*** Opening of Supplied entries ***

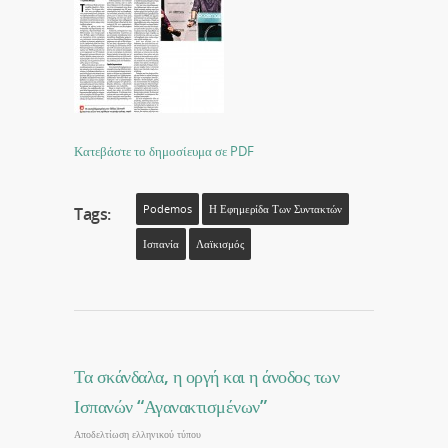
Κατεβάστε το δημοσίευμα σε PDF
Podemos
Η Εφημερίδα Των Συντακτών
Tags:
Ισπανία
Λαϊκισμός
Τα σκάνδαλα, η οργή και η άνοδος των
Ισπανών “Αγανακτισμένων”
Αποδελτίωση ελληνικού τύπου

*** Close of Supplied entries ***

- _Work order_
Now reproduce all of the entries precisely, with no pictures in the copy.

- _Written answer_
Κατεβάστε το δημοσίευμα σε PDF
Podemos
Η Εφημερίδα Των Συντακτών
Tags:
Ισπανία
Λαϊκισμός
Τα σκάνδαλα, η οργή και η άνοδος των
Ισπανών “Αγανακτισμένων”
Αποδελτίωση ελληνικού τύπου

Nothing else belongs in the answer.